This is documentation for Orange 2.7. For the latest documentation, see Orange 3.

Impute

Replaces unknown values in the data.

Signals

Inputs:

  • Examples (ExampleTable)

    Data set.

  • Learner for Imputation

    A learning algorithm to be used when values are imputed using a predictive model. This algorithm, if given, substitutes the default (1-NNLearner).

Outputs:

  • Examples (ExampleTable)

    The same data set as on the input, but with the missing values imputed.

Description

Some Orange’s algorithms and visualization cannot handle unknown values in the data. This widget does what statistician call imputation: it substitutes them by values computed from the data or set by the user.

Impute widget

In the top-most box, Default imputation method, the user can specify a general imputation technique for all attributes.

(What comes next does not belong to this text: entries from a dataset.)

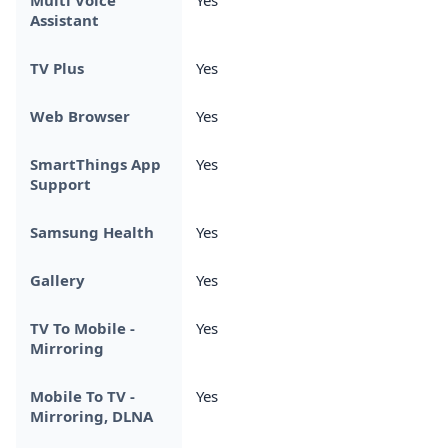
Assistant
TV Plus
Yes
Web Browser
Yes
SmartThings App
Yes
Support
Samsung Health
Yes
Gallery
Yes
TV To Mobile -
Yes
Mirroring
Mobile To TV -
Yes
Mirroring, DLNA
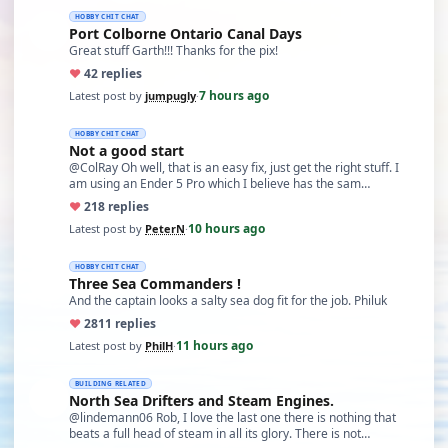
HOBBY CHIT CHAT
Port Colborne Ontario Canal Days
Great stuff Garth!!! Thanks for the pix!
♥
4
2 replies
7 hours ago
Latest post by
jumpugly
·
HOBBY CHIT CHAT
Not a good start
@ColRay Oh well, that is an easy fix, just get the right stuff. I
am using an Ender 5 Pro which I believe has the sam…
♥
21
8 replies
10 hours ago
Latest post by
PeterN
·
HOBBY CHIT CHAT
Three Sea Commanders !
And the captain looks a salty sea dog fit for the job. Philuk
♥
28
11 replies
11 hours ago
Latest post by
PhilH
·
BUILDING RELATED
North Sea Drifters and Steam Engines.
@lindemann06 Rob, I love the last one there is nothing that
beats a full head of steam in all its glory. There is not…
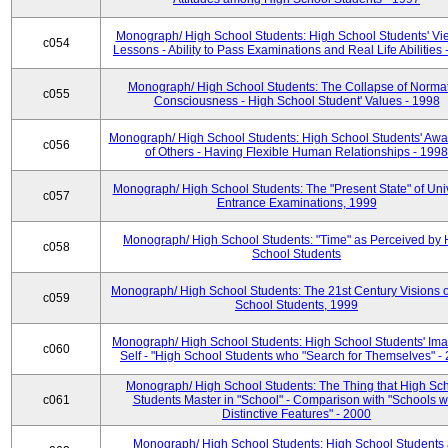
Monograph/ High School Students: High School Students' Vi
c054
Lessons - Ability to Pass Examinations and Real Life Abilities
Monograph/ High School Students: The Collapse of Norma
c055
Consciousness - High School Student' Values - 1998
Monograph/ High School Students: High School Students' Aw
c056
of Others - Having Flexible Human Relationships - 1998
Monograph/ High School Students: The "Present State" of Univ
c057
Entrance Examinations, 1999
Monograph/ High School Students: "Time" as Perceived by 
c058
School Students
Monograph/ High School Students: The 21st Century Visions o
c059
School Students, 1999
Monograph/ High School Students: High School Students' Ima
c060
Self - "High School Students who "Search for Themselves" -
Monograph/ High School Students: The Thing that High Sc
c061
Students Master in "School" - Comparison with "Schools w
Distinctive Features" - 2000
Monograph/ High School Students: High School Students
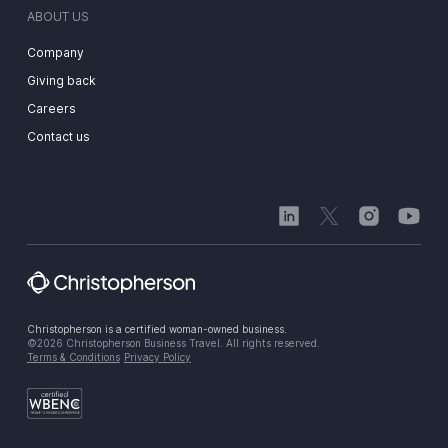
ABOUT US
Company
Giving back
Careers
Contact us
Christopherson is a certified woman-owned business.
©2026 Christopherson Business Travel. All rights reserved.
Terms & Conditions
Privacy Policy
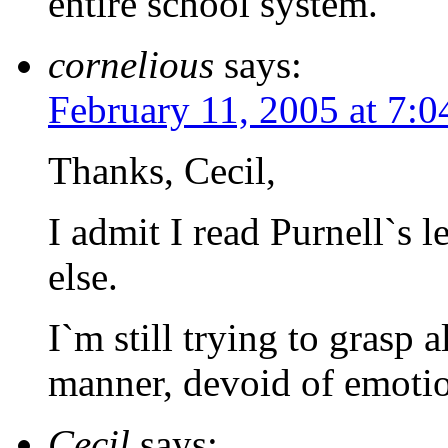
entire school system.
cornelious
says:
February 11, 2005 at 7:
Thanks, Cecil,
I admit I read Purnell`s l
else.
I`m still trying to grasp a
manner, devoid of emoti
Cecil
says:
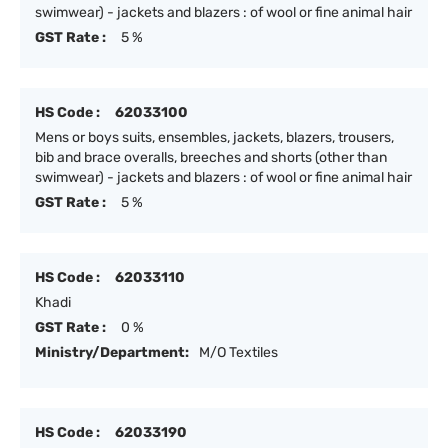
swimwear) - jackets and blazers : of wool or fine animal hair
GST Rate :
5 %
HS Code :
62033100
Mens or boys suits, ensembles, jackets, blazers, trousers,
bib and brace overalls, breeches and shorts (other than
swimwear) - jackets and blazers : of wool or fine animal hair
GST Rate :
5 %
HS Code :
62033110
Khadi
GST Rate :
0 %
Ministry/Department:
M/O Textiles
HS Code :
62033190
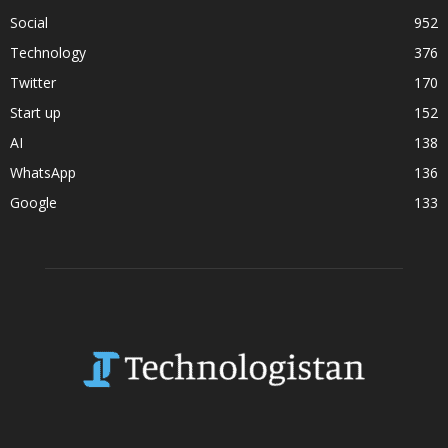
Social
952
Technology
376
Twitter
170
Start up
152
AI
138
WhatsApp
136
Google
133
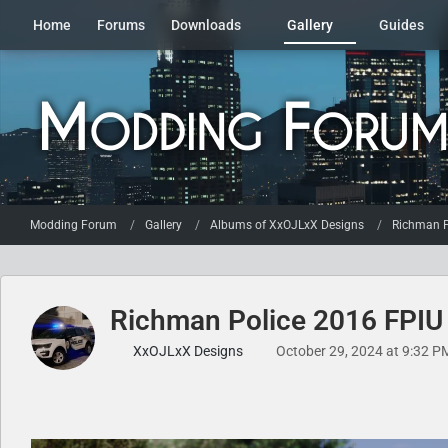
Home
Forums
Downloads
Gallery
Guides
Modding Forum
Gallery
Albums of XxOJLxX Designs
Richman P
Richman Police 2016 FPIU
XxOJLxX Designs
October 29, 2024 at 9:32 P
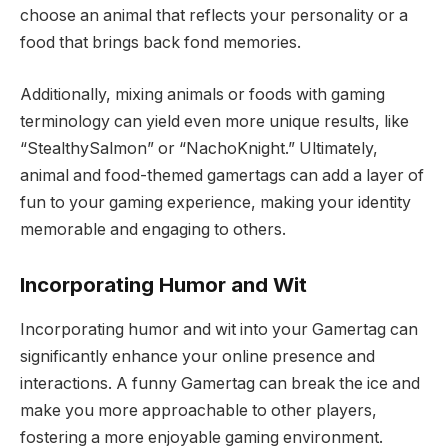
choose an animal that reflects your personality or a
food that brings back fond memories.
Additionally, mixing animals or foods with gaming
terminology can yield even more unique results, like
“StealthySalmon” or “NachoKnight.” Ultimately,
animal and food-themed gamertags can add a layer of
fun to your gaming experience, making your identity
memorable and engaging to others.
Incorporating Humor and Wit
Incorporating humor and wit into your Gamertag can
significantly enhance your online presence and
interactions. A funny Gamertag can break the ice and
make you more approachable to other players,
fostering a more enjoyable gaming environment.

  • Don't Impute does nothing with the missing values.
  • Average/Most-frequent uses the average value (for continuous attributes) or the most common value (for discrete attributes).
  • Model-based imputer constructs a model for predicting the missing value based on values of other attributes; a separate model is constructed for each attribute. The default model is 1-NN learner, which takes the value from the most similar example (this is sometimes referred to as hot deck imputation). This algorithm can be substituted by one that the user connects to the input signal Learner for Imputation. Note, however, that if there are discrete and continuous attributes in the data, the algorithm needs to be capable of handling them both; at the moment only kNN learner can do that. (In the future, when Orange has more regressors, Impute widget may have separate input signals for discrete and continuous models.)
  • Random values computes the distributions of values for each attribute and then imputes by picking random values from them.
  • Remove examples with missing values removes the example containing missing values, except for the attributes for which specific actions are defined as described below. This check also applies to the class attribute if Impute class values is checked.

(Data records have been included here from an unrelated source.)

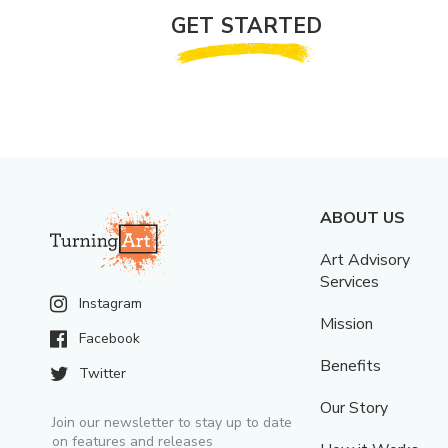
GET STARTED
ABOUT US
Art Advisory
Services
Instagram
Mission
Facebook
Benefits
Twitter
Our Story
Join our newsletter to stay up to date
on features and releases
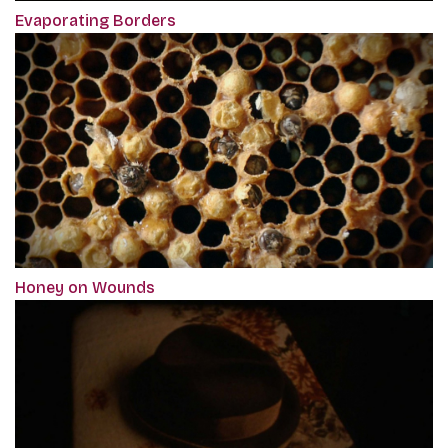
Evaporating Borders
Honey on Wounds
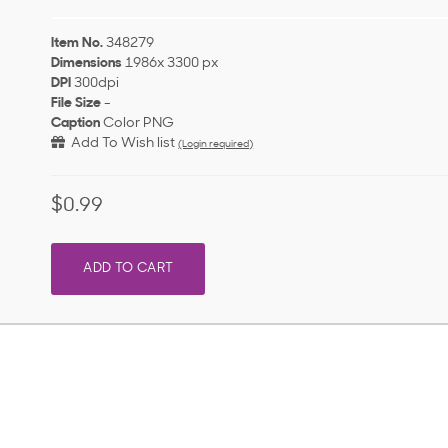
Item No.
348279
Dimensions
1986x 3300 px
DPI
300dpi
File Size
-
Caption
Color PNG
Add To Wish list
(Login required)
$0.99
ADD TO CART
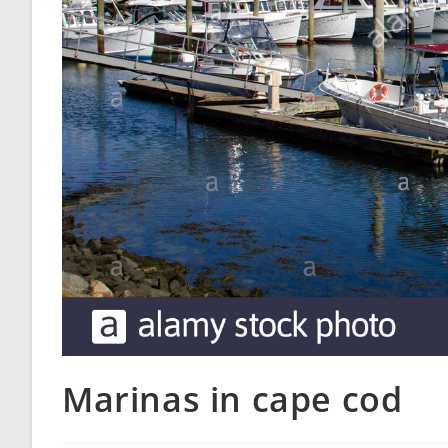
Marinas in cape cod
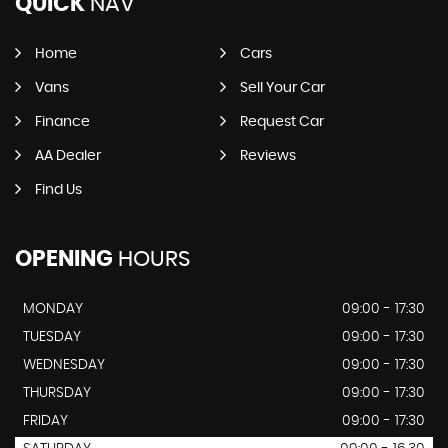
QUICK
NAV
Home
Cars
Vans
Sell Your Car
Finance
Request Car
AA Dealer
Reviews
Find Us
OPENING
HOURS
MONDAY
09:00 - 17:30
TUESDAY
09:00 - 17:30
WEDNESDAY
09:00 - 17:30
THURSDAY
09:00 - 17:30
FRIDAY
09:00 - 17:30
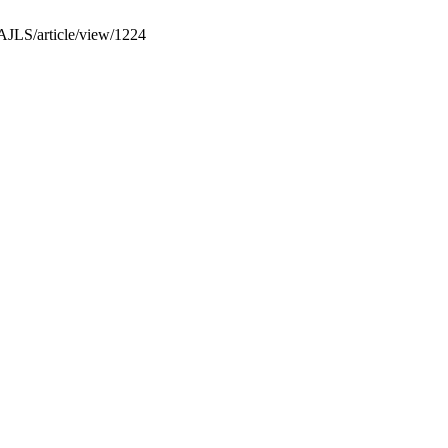
PAJLS/article/view/1224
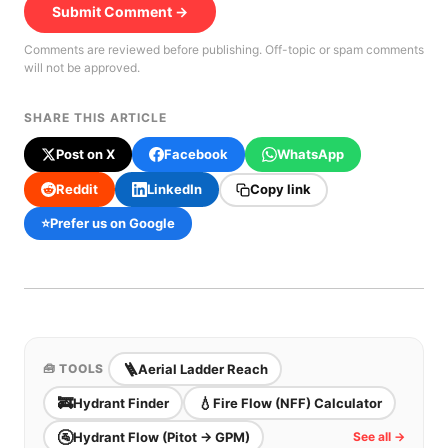
Submit Comment →
Comments are reviewed before publishing. Off-topic or spam comments
will not be approved.
SHARE THIS ARTICLE
Post on X
Facebook
WhatsApp
Reddit
LinkedIn
Copy link
⭐
Prefer us on Google
🪜
Aerial Ladder Reach
🧰 TOOLS
🚒
💧
Hydrant Finder
Fire Flow (NFF) Calculator
🚰
Hydrant Flow (Pitot → GPM)
See all →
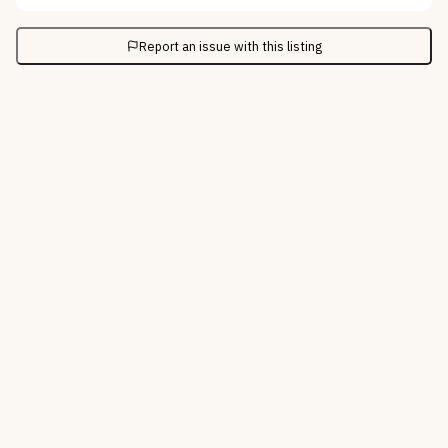
Report an issue with this listing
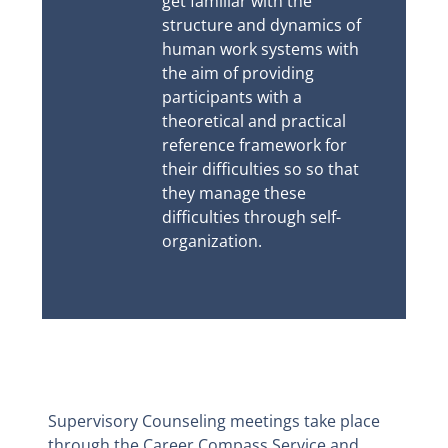
get familiar with the
structure and dynamics of
human work systems with
the aim of providing
participants with a
theoretical and practical
reference framework for
their difficulties so so that
they manage these
difficulties through self-
organization.
Supervisory Counseling meetings take place
through the Career Compass Service and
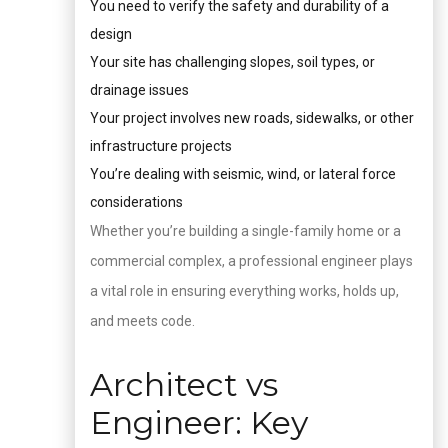
You need to verify the safety and durability of a
design
Your site has challenging slopes, soil types, or
drainage issues
Your project involves new roads, sidewalks, or other
infrastructure projects
You’re dealing with seismic, wind, or lateral force
considerations
Whether you’re building a single-family home or a
commercial complex, a professional engineer plays
a vital role in ensuring everything works, holds up,
and meets code.
Architect vs
Engineer: Key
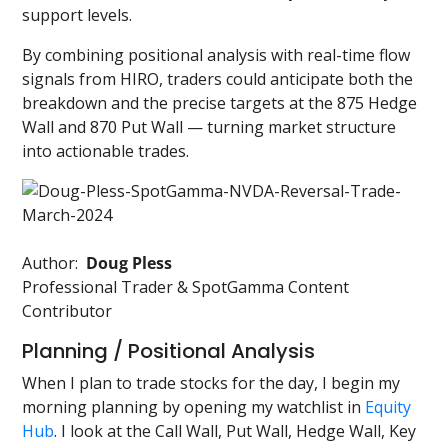
support levels.
By combining positional analysis with real-time flow
signals from HIRO, traders could anticipate both the
breakdown and the precise targets at the 875 Hedge
Wall and 870 Put Wall — turning market structure
into actionable trades.
Author:
Doug Pless
Professional Trader & SpotGamma Content
Contributor
Planning / Positional Analysis
When I plan to trade stocks for the day, I begin my
morning planning by opening my watchlist in
Equity
Hub
. I look at the Call Wall, Put Wall, Hedge Wall, Key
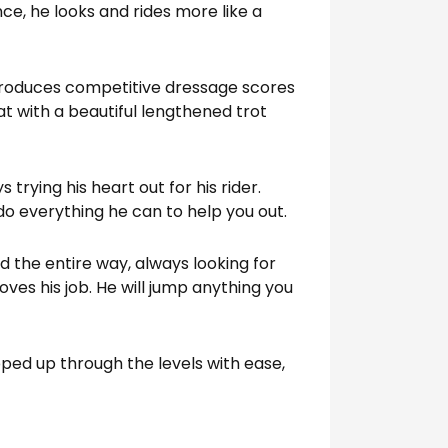
ce, he looks and rides more like a
 produces competitive dressage scores
at with a beautiful lengthened trot
 trying his heart out for his rider.
do everything he can to help you out.
d the entire way, always looking for
oves his job. He will jump anything you
ped up through the levels with ease,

It is also possible to specify individual treatment for each attribute which override the default treatment set above. One can also specify a manually defined value used for imputation. In the snapshot on the left, we decided not to impute the values of “normalized-losses” and “make”, the missing values of “aspiration” will be replaced by random values, while the missing values of “body-style” and “drive-wheels” are replaced by “hatchback” and “fwd”, respectively. If the values of “length”, “width” or “height” is missing, the example is discarded. Values of all other attributes use the default method set above (model-based imputer, in our case).

Button Set All to Default resets the individual attribute treatments to the default.

Imputing class values is typically not a good practice, so it is off by default. It can be enabled by checking Impute class values. If checked and the default method is to remove the examples with missing values, then also examples with unknown classes are removed; otherwise they are not.

All changes are committed immediately is Send automatically is checked. Otherwise, Apply needs to be pushed to apply any new settings.